CONCISE SUMMARY FROM GROK:
Here is a concise 400-word summary (word count: 398) on gallbladder anatomy, structured for clarity and completeness.
Introduction and Location
The gallbladder is a pear-shaped, intraperitoneal sac that stores and concentrates bile produced by the liver. It measures 7–10 cm in length, 3–5 cm in width, with a normal capacity of 30–50 ml (up to 300 ml when obstructed). It lies in the gallbladder fossa on the visceral surface of the liver, between the right lobe and quadrate lobe (segments IV and V), in the right hypochondrium. The fundus projects anteriorly, often contacting the anterior abdominal wall at the 9th costal cartilage tip (Murphy’s point).
Gross Anatomy and Parts
• Fundus: Rounded, distal, widest portion; protrudes beyond the liver’s inferior border.
• Body: Main central portion; lies in the fossa.
• Infundibulum/Neck: Tapers proximally; neck connects to the cystic duct. Hartmann’s pouch is an outpouching at the infundibulum (common site for gallstones). Spiral valves of Heister in the cystic duct and neck regulate bile flow.
Relations: Superiorly – liver; inferiorly – duodenum (first part), transverse colon, hepatic flexure; posteriorly – porta hepatis structures.
Peritoneal Attachments and Calot’s Triangle
The gallbladder has a peritoneal-covered inferior surface and a bare superior surface adherent to the liver (covered by Glisson’s capsule extension). It connects via the cystic duct to the biliary tree, forming the common bile duct with the common hepatic duct.

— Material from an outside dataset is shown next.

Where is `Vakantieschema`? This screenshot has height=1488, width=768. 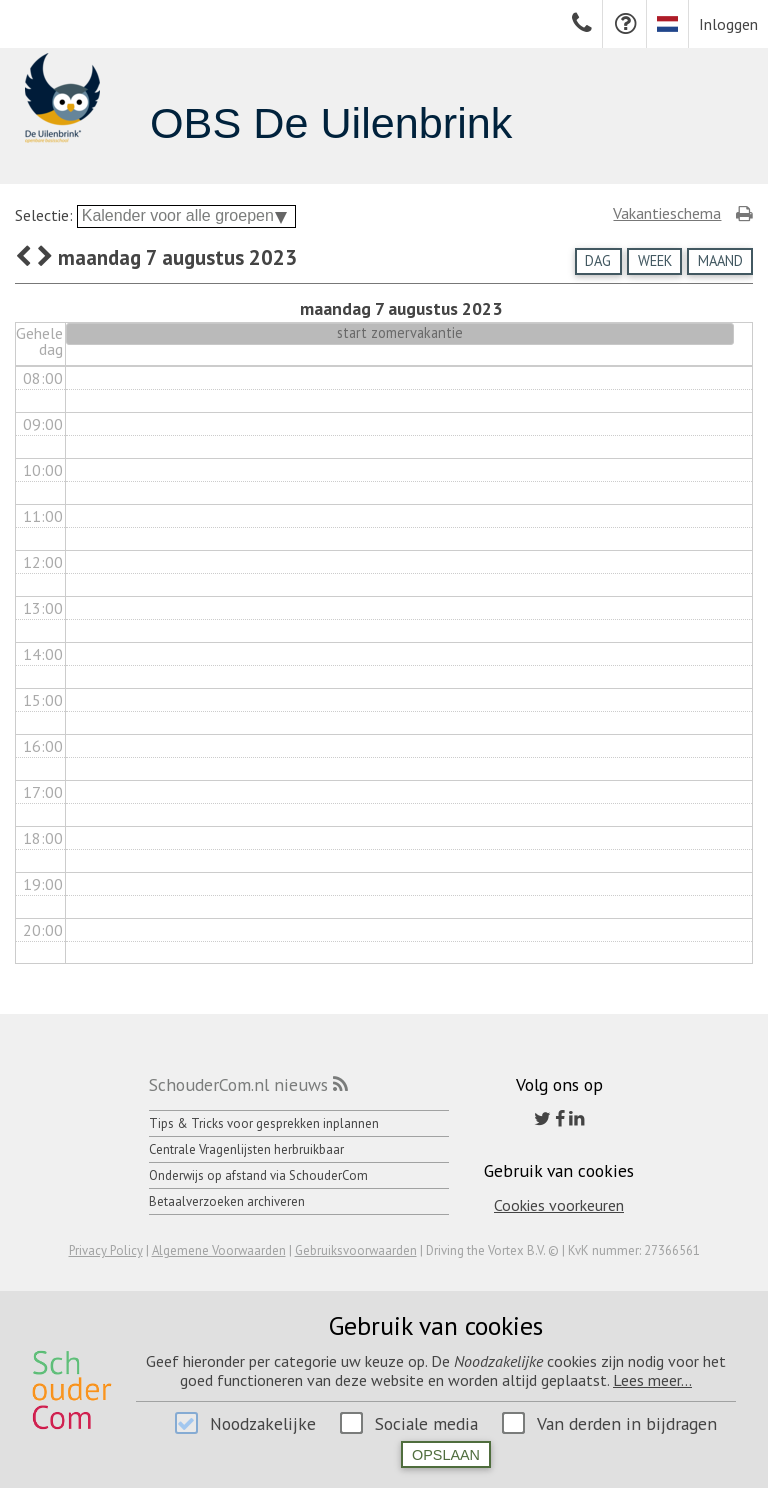 Vakantieschema is located at coordinates (667, 213).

Calot’s triangle (cystohepatic triangle) is surgically critical: bounded by the cystic duct (right), common hepatic duct (left), and inferior liver border (superior). Contents include the cystic artery, cystic lymph node (of Lund), and lymphatics. Careful dissection here prevents bile duct injury during cholecystectomy.
Blood Supply, Drainage, and Innervation
• Arterial: Primarily the cystic artery, a branch of the right hepatic artery (from common hepatic → celiac trunk). It divides into superficial and deep branches.
• Venous: Cystic veins drain the neck directly into the portal vein; fundus/body veins enter hepatic sinusoids.
• Lymphatic: To cystic node → porta hepatis nodes → celiac nodes.
• Nerve: Sympathetic (celiac plexus) and parasympathetic (vagus via hepatic branch) control contraction and relaxation.
Histology
The wall has three layers:
• Mucosa: Tall columnar epithelium with microvilli (for water/electrolyte absorption); lamina propria with folds/rugae. Rokitansky-Aschoff sinuses (mucosal outpouchings into/through muscularis) are normal but prominent in adenomyomatosis or inflammation.
• Muscularis propria: Smooth muscle (circular, longitudinal, oblique fibers); no distinct submucosa or muscularis mucosae.
• Serosa/Adventitia: Peritoneum on free surface; connective tissue on hepatic surface.
Functions and Clinical Relevance
The gallbladder concentrates bile (absorbs water/ions), stores it, and releases it via cholecystokinin (CCK)-induced contraction in response to fatty meals, aiding fat emulsification and digestion.
Variations: Phrygian cap, duplication, agenesis, ectopic position, or elongated fundus. These matter in imaging and surgery.
Clinical Notes: Common site for gallstones (cholelithiasis), leading to acute/chronic cholecystitis, biliary colic, or complications like choledocholithiasis. Laparoscopic cholecystectomy requires precise Calot’s triangle identification. Post-cholecystectomy, bile flows directly from liver to duodenum; most patients adapt well, though some experience bile acid diarrhea.
This overview integrates gross, microscopic, vascular, and functional aspects with surgical implications for thorough understanding. Variations and Calot’s triangle highlight the need for anatomical awareness in clinical practice.